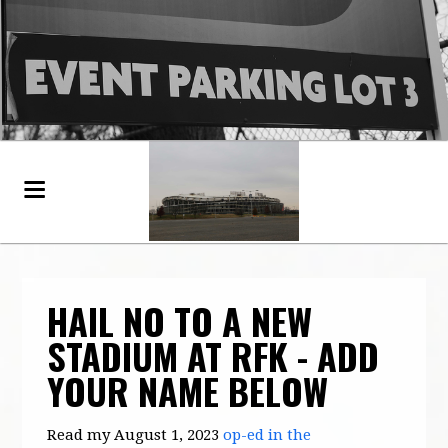
HAIL NO TO A NEW
STADIUM AT RFK - ADD
YOUR NAME BELOW
Read my August 1, 2023
op-ed in the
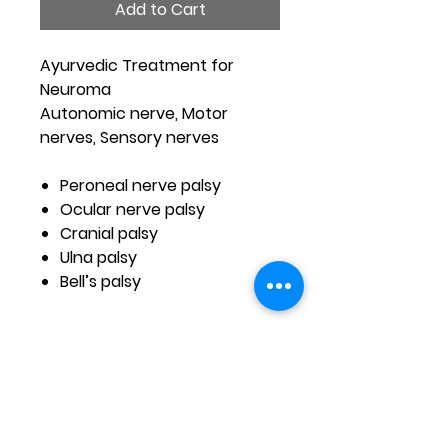
Add to Cart
Ayurvedic Treatment for
Neuroma
Autonomic nerve, Motor
nerves, Sensory nerves
Peroneal nerve palsy
Ocular nerve palsy
Cranial palsy
Ulna palsy
Bell’s palsy
Address
Nutriaspire Health Care ,Shiva Parvathi Nilaya-Smt
Narayanamma & Gshivanna Bldg.Opp to likitha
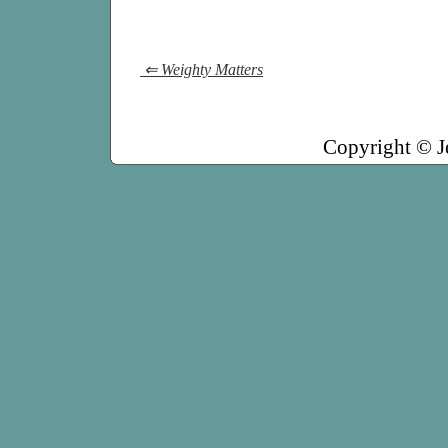
⇐ Weighty Matters
Copyright © J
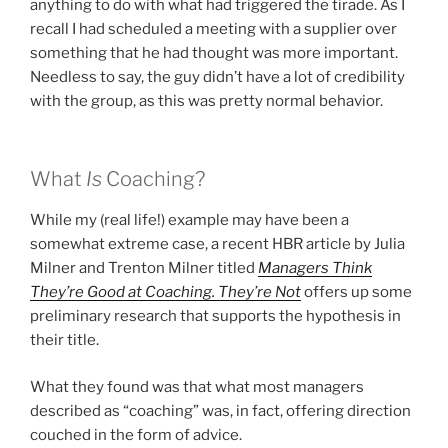
anything to do with what had triggered the tirade. As I
recall I had scheduled a meeting with a supplier over
something that he had thought was more important.
Needless to say, the guy didn’t have a lot of credibility
with the group, as this was pretty normal behavior.
What
Is
Coaching?
While my (real life!) example may have been a
somewhat extreme case, a recent HBR article by Julia
Milner and Trenton Milner titled
Managers Think
They’re Good at Coaching. They’re Not
offers up some
preliminary research that supports the hypothesis in
their title.
What they found was that what most managers
described as “coaching” was, in fact, offering direction
couched in the form of advice.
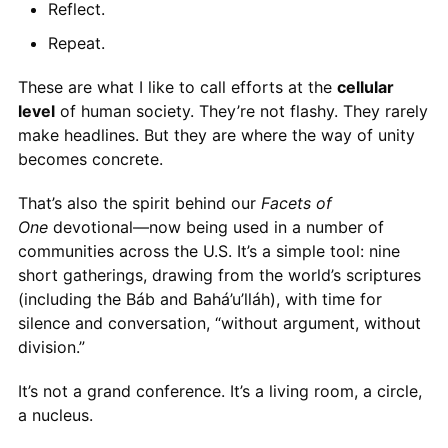
Reflect.
Repeat.
These are what I like to call efforts at the
cellular
level
of human society. They’re not flashy. They rarely
make headlines. But they are where the way of unity
becomes concrete.
That’s also the spirit behind our
Facets of
One
devotional—now being used in a number of
communities across the U.S. It’s a simple tool: nine
short gatherings, drawing from the world’s scriptures
(including the Báb and Bahá’u’lláh), with time for
silence and conversation, “without argument, without
division.”
It’s not a grand conference. It’s a living room, a circle,
a nucleus.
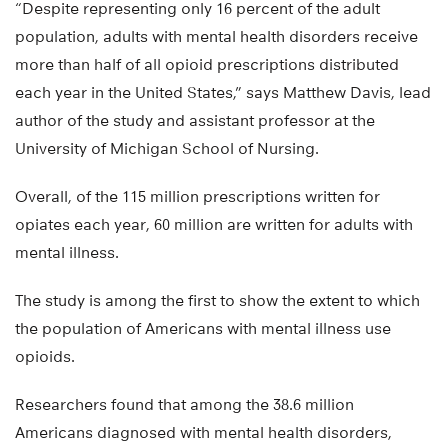
“Despite representing only 16 percent of the adult
population, adults with mental health disorders receive
more than half of all opioid prescriptions distributed
each year in the United States,” says Matthew Davis, lead
author of the study and assistant professor at the
University of Michigan School of Nursing.
Overall, of the 115 million prescriptions written for
opiates each year, 60 million are written for adults with
mental illness.
The study is among the first to show the extent to which
the population of Americans with mental illness use
opioids.
Researchers found that among the 38.6 million
Americans diagnosed with mental health disorders,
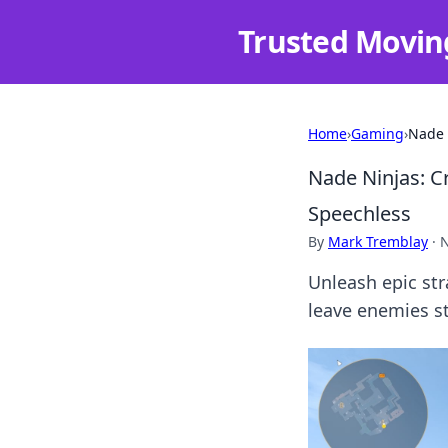
Trusted Movin
Home
›
Gaming
›
Nade 
Nade Ninjas: C
Speechless
By
Mark Tremblay
·
N
Unleash epic str
leave enemies s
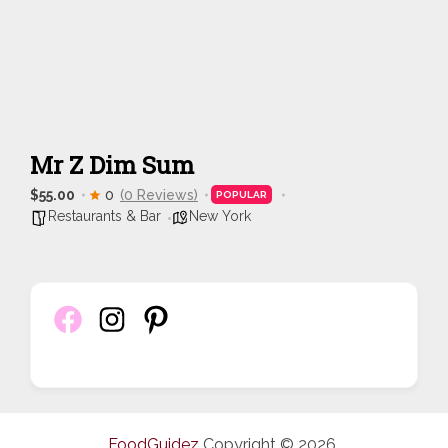
Mr Z Dim Sum
$55.00
0
(0 Reviews)
POPULAR
Restaurants & Bar
New York
FoodGuidez
Copyright © 2026.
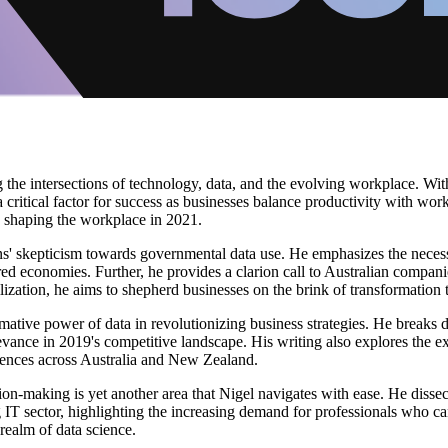
g the intersections of technology, data, and the evolving workplace. With
ritical factor for success as businesses balance productivity with wor
is shaping the workplace in 2021.
lians' skepticism towards governmental data use. He emphasizes the nece
d economies. Further, he provides a clarion call to Australian companie
utilization, he aims to shepherd businesses on the brink of transformati
tive power of data in revolutionizing business strategies. He breaks do
evance in 2019's competitive landscape. His writing also explores the e
ences across Australia and New Zealand.
sion-making is yet another area that Nigel navigates with ease. He diss
ing IT sector, highlighting the increasing demand for professionals who c
realm of data science.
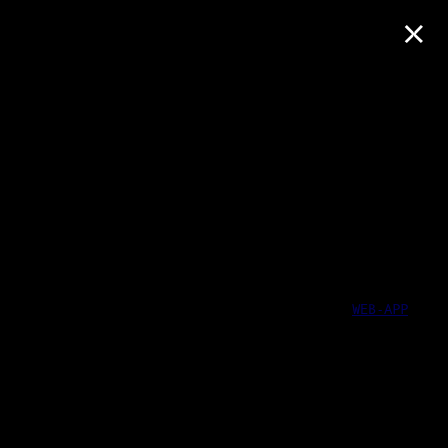
×
WEB-APP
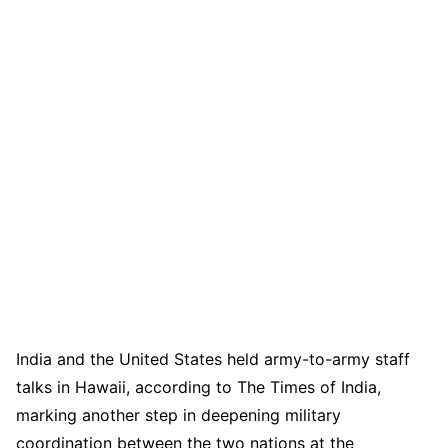
India and the United States held army-to-army staff
talks in Hawaii, according to The Times of India,
marking another step in deepening military
coordination between the two nations at the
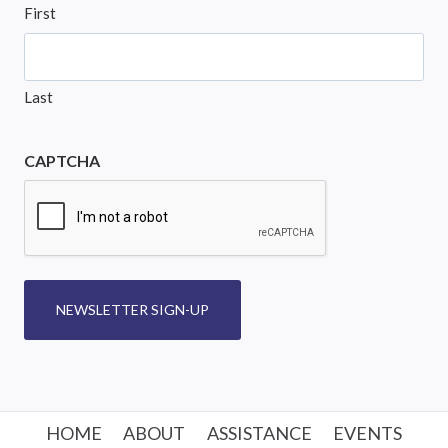
First
Last
CAPTCHA
NEWSLETTER SIGN-UP
HOME
ABOUT
ASSISTANCE
EVENTS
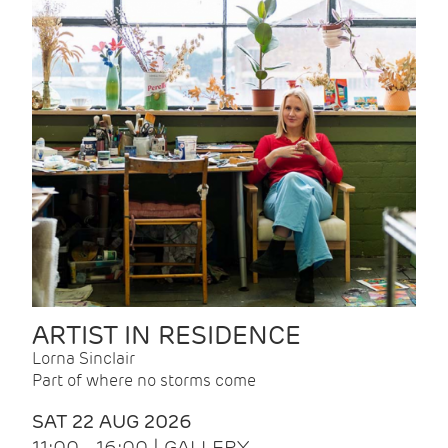
ARTIST IN RESIDENCE
Lorna Sinclair
Part of where no storms come
SAT 22 AUG 2026
11:00 - 16:00 | GALLERY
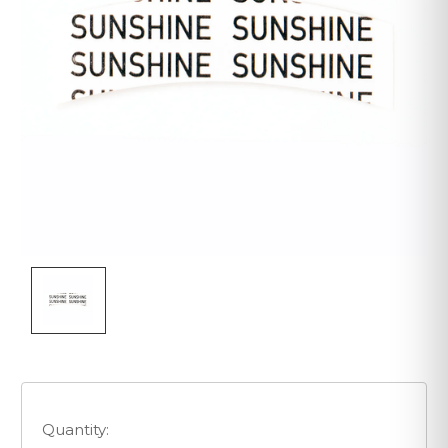
Quantity:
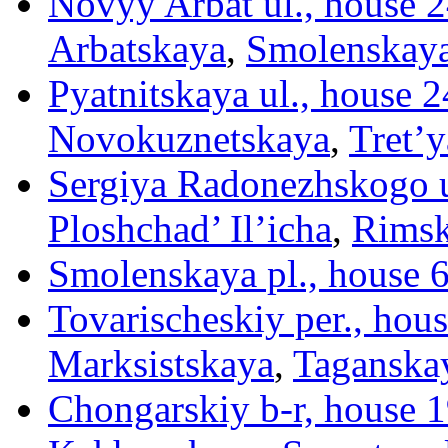
Novyy Arbat ul., house 24
Arbatskaya
,
Smolenskay
Pyatnitskaya ul., house 2
Novokuznetskaya
,
Tret’
Sergiya Radonezhskogo u
Ploshchad’ Il’icha
,
Rims
Smolenskaya pl., house 
Tovarischeskiy per., hous
Marksistskaya
,
Taganska
Chongarskiy b-r, house 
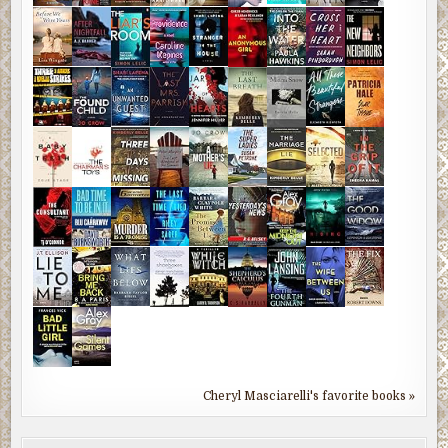
Cheryl Masciarelli's favorite books »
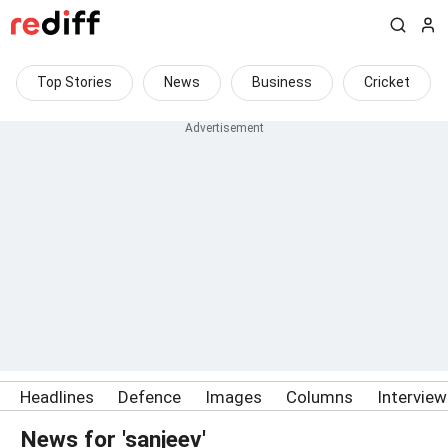
Top Stories
News
Business
Cricket
Headlines
Defence
Images
Columns
Intervie
News for 'sanjeev'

-=-=-

# [REQUIRED WORK]
Go to the line that contains "Cheryl Masciarelli's favorite" and copy it and every line after it through the end of the entries, exactly, without the pictures.

# [EXERCISE ANSWER]
Cheryl Masciarelli's favorite books »
Top Stories
News
Business
Cricket
Headlines
Defence
Images
Columns
Intervie
News for 'sanjeev'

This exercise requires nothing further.